Nintendo of America, Nintendo founded its North American subsidiary in 1980 as Nintendo of America (NoA). Hiroshi Yamauchi appointed his son-in-law Minoru Arakawa as president, who in turn hired his own wife and Yamauchi’s daughter Yoko Yamauchi as the first employee. The Arakawa family moved from Vancouver to select an office in Manhattan, New York. Both from extremely affluent families, their goals were set more by achievement than money—and all their seed capital and products would now also be automatically inherited from Nintendo in Japan, and their inaugural target is the existing $8 billion-per-year coin-op arcade video game market and largest entertainment industry in the US, which already outclassed movies and television combined.
In late 1980 NoA contracted the Seattle-based arcade sales and distribution company Far East Video, consisting solely of experienced arcade salespeople Ron Judy and Al Stone. The two had already built a decent reputation and a distribution network, founded specifically for the independent import and sales of games from Nintendo because the Japanese company had for years been the under-represented maverick in America.
Amid financial threat, Nintendo of America relocated from Manhattan to the Seattle metro. Arakawa’s real estate scouts found a 60,000-square-foot (5,600 m2) warehouse for rent containing three offices—one for Arakawa and one for Judy and Stone. This warehouse in the Tukwila suburb was owned by Mario Segale after whom the Mario character would be named, and was initially managed by former Far East Video employee Don James.

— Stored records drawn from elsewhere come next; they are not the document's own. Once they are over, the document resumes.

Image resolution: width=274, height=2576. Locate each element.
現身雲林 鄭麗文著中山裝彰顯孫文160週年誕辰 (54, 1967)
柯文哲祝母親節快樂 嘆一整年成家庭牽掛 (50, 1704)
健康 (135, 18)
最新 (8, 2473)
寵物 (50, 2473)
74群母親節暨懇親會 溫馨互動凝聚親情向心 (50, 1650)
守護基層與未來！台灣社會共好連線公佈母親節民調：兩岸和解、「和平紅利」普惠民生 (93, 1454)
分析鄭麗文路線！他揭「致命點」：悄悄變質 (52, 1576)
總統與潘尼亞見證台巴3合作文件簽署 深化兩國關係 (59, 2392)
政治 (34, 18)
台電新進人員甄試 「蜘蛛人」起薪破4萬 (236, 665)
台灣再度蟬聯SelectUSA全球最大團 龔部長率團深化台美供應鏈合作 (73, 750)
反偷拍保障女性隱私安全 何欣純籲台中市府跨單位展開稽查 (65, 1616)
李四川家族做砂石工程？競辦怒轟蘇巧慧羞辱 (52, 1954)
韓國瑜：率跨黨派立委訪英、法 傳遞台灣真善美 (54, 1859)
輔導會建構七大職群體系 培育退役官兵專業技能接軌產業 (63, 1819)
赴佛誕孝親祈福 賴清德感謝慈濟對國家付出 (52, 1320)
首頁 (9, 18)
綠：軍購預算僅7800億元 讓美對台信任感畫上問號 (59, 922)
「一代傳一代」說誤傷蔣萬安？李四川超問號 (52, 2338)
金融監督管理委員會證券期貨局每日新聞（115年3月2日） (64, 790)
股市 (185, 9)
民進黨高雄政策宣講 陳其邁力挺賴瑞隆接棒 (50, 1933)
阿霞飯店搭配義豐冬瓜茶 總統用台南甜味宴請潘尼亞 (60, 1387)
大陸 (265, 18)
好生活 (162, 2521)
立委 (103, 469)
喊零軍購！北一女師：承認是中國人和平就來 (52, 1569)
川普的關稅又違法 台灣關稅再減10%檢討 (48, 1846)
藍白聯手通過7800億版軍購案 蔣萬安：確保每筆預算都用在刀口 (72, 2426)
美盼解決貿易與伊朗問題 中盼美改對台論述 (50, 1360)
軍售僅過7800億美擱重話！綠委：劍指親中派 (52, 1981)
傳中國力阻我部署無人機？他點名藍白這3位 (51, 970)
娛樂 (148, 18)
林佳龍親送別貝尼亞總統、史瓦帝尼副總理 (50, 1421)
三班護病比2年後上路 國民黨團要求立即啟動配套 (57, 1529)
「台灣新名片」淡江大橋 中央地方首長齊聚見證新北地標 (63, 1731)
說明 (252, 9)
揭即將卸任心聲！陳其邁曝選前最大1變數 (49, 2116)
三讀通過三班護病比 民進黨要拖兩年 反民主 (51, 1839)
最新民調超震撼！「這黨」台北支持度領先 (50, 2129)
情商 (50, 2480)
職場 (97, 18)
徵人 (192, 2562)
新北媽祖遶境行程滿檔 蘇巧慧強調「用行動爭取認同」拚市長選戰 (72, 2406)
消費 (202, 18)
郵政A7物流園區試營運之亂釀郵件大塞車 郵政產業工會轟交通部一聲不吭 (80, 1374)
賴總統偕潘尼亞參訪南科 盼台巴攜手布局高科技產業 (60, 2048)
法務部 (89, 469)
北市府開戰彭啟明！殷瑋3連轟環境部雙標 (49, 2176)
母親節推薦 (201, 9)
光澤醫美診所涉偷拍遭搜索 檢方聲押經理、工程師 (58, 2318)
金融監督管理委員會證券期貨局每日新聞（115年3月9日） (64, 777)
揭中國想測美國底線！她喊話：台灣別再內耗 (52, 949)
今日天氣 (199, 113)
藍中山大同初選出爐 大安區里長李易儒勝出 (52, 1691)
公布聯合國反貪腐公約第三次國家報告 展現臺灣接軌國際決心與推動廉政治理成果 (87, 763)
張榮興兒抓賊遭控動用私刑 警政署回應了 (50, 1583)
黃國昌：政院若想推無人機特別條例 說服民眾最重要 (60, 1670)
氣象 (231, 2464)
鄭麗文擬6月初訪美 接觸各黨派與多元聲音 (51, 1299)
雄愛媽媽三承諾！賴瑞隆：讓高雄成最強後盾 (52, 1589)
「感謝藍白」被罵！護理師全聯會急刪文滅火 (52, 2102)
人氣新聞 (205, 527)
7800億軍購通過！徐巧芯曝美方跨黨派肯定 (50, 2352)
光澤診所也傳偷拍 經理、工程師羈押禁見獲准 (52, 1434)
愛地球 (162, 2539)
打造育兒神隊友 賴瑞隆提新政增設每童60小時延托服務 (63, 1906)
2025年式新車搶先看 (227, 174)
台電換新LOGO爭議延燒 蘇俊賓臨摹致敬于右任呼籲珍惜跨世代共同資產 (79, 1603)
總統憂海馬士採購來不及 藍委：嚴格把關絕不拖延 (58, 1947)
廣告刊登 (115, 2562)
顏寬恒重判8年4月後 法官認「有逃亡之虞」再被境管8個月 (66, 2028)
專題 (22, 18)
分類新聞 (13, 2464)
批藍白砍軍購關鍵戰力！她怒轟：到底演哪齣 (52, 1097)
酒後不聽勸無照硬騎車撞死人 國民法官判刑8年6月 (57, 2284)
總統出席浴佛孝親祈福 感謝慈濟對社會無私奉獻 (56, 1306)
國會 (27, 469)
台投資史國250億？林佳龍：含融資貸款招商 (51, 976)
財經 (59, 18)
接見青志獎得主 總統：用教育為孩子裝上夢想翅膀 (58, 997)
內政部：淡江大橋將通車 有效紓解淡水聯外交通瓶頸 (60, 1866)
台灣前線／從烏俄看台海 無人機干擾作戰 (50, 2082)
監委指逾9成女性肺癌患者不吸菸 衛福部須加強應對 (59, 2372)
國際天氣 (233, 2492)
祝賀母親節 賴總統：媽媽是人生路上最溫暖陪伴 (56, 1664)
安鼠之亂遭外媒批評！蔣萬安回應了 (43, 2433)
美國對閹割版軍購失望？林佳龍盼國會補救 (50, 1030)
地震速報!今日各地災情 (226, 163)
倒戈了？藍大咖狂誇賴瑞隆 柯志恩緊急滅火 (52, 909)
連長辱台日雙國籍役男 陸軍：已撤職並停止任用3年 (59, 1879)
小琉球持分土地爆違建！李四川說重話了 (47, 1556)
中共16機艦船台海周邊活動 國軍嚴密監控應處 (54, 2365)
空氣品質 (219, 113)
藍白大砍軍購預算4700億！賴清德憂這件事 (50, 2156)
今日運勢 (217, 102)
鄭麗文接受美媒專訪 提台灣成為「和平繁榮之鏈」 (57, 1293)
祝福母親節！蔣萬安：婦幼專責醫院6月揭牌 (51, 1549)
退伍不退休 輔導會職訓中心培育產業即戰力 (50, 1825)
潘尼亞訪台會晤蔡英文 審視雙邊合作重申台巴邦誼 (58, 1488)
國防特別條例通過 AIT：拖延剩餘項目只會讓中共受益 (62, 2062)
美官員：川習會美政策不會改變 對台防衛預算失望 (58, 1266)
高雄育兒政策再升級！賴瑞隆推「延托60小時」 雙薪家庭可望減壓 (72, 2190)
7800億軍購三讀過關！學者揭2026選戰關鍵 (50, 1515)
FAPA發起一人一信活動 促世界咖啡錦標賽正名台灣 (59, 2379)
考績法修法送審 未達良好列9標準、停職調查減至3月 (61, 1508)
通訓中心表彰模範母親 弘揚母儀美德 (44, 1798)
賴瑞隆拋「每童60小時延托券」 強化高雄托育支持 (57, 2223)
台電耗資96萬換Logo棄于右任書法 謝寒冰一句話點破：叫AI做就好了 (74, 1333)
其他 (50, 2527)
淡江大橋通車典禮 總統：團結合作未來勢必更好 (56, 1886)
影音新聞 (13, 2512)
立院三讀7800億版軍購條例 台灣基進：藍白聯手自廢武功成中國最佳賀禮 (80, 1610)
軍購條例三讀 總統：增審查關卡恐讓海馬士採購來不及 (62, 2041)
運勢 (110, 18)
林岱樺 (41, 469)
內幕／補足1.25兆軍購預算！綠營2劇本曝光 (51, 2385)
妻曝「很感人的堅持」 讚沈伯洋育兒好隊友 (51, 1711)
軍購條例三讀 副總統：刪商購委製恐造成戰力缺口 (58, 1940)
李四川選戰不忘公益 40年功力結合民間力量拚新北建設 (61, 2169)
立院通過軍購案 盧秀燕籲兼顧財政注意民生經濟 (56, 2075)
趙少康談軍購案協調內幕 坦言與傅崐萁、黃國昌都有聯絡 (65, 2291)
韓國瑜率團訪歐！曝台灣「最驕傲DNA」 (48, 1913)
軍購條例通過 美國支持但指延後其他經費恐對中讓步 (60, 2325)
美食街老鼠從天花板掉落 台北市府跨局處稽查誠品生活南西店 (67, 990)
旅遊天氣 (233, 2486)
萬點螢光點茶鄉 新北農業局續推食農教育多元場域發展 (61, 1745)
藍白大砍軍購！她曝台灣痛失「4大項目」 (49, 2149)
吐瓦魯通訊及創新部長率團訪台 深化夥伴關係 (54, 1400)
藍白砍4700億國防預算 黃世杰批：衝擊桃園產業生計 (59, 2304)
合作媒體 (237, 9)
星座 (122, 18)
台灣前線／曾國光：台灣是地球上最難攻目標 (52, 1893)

Arakawa was still panicked over NoA’s ongoing financial crisis. With the parent company having no new game ideas, he had been repeatedly pleading for Yamauchi to reassign some top talent away from existing Japanese products to develop something for America—especially to redeem the massive dead stock of Radar Scope cabinets. Since all of Nintendo’s key engineers and programmers were busy, and with NoA representing only a tiny fraction of the parent’s overall business, Yamauchi allowed only the assignment of Gunpei Yokoi’s young assistant who had no background in engineering, Shigeru Miyamoto.
NoA’s staff—except the sole young gamer Howard Phillips—were uniformly revolted at the sight of the freshman developer Miyamoto’s debut game, which they had imported in the form of emergency conversion kits for the overstock of Radar Scope cabinets. The kits transformed the cabinets into NoA’s massive windfall gain of $280 million from Miyamoto’s smash hit Donkey Kong in 1981–1983 alone. They sold 4,000 new arcade units each month in America, making the 24-year-old Phillips “the largest volume shipping manager for the entire Port of Seattle”. Arakawa used these profits to buy 27 acres in Redmond in July 1982 and to perform the $50 million launch of the Nintendo Entertainment System in 1985 which revitalized the entire video game industry from its devastating 1983 crash.

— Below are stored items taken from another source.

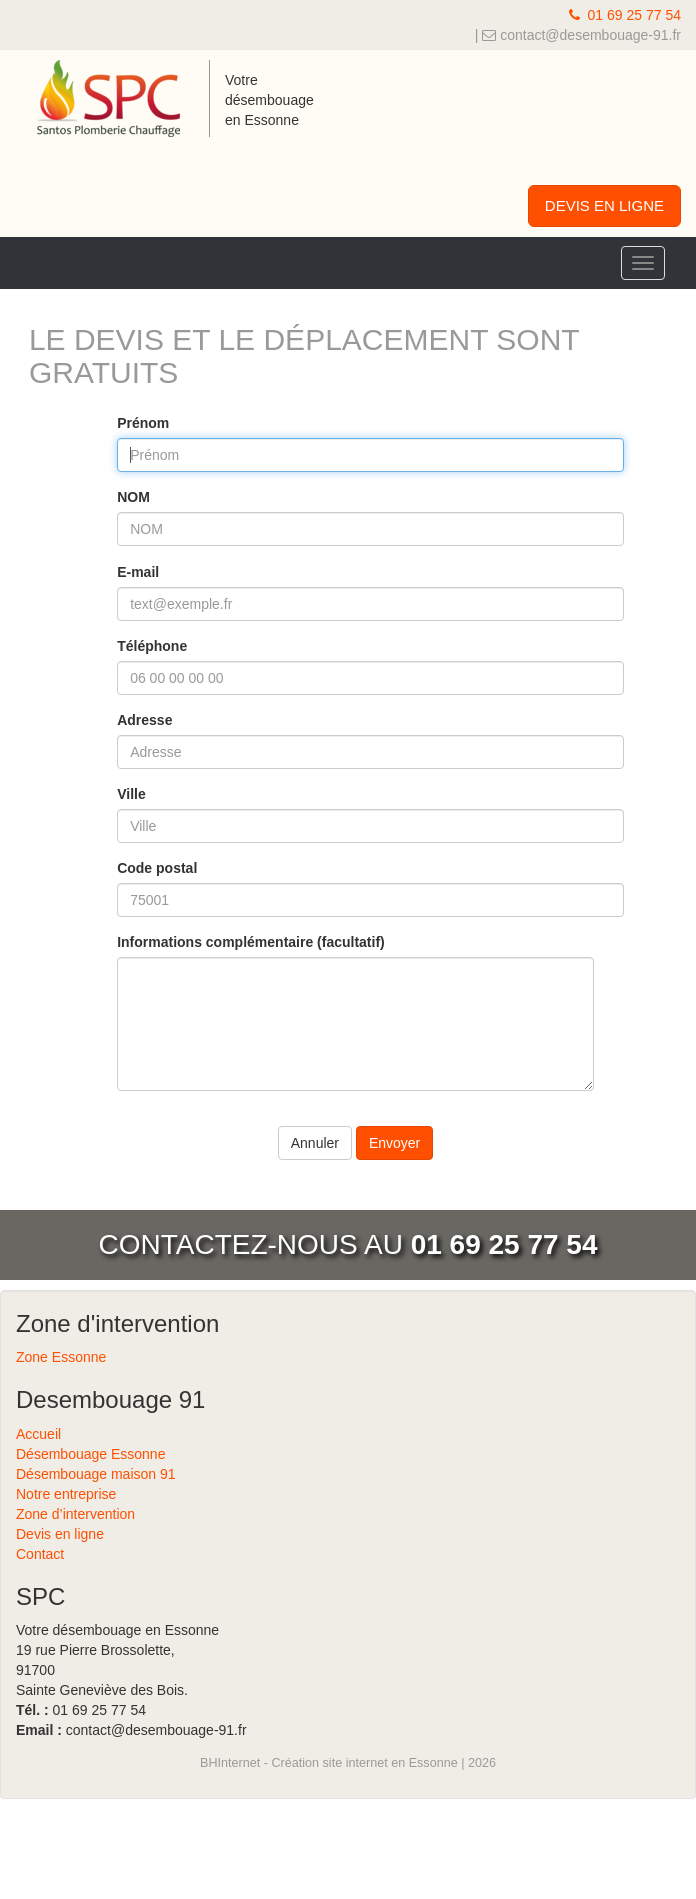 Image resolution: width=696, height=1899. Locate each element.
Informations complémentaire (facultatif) (251, 942)
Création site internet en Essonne (364, 1763)
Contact (40, 1554)
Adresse (144, 720)
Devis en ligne (60, 1534)
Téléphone (152, 646)
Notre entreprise (66, 1494)
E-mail (138, 572)
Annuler (315, 1143)
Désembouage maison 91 (96, 1474)
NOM (133, 497)
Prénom (143, 423)
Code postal (157, 868)
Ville (131, 794)
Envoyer (394, 1143)
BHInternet (230, 1763)
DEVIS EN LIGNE (604, 205)
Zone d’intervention (75, 1514)
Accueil (38, 1434)
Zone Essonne (61, 1357)
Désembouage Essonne (90, 1454) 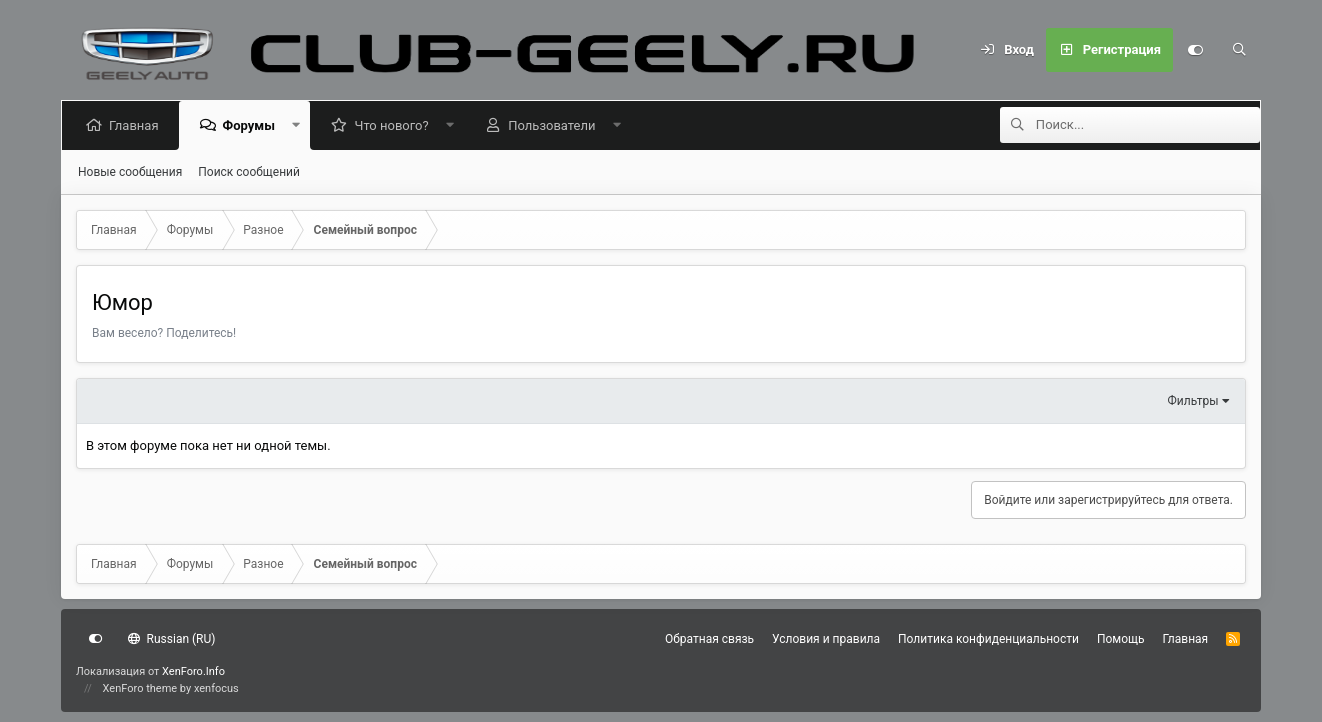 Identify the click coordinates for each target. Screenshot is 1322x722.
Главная (137, 125)
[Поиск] (1239, 50)
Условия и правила (826, 639)
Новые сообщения (130, 172)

The organization was reshaped nationwide in the following decades, and those core sales and marketing business functions are now directed by the office in Redwood City, California. The company’s distribution centers are Nintendo Atlanta in Atlanta, Georgia, and Nintendo North Bend in North Bend, Washington. Nintendo of America operates two retail stores in the United States: Nintendo New York on Rockefeller Plaza in New York City, which is open to the public; and Nintendo Redmond, co-located at NoA headquarters in Redmond, Washington, which is open only to Nintendo employees and invited guests.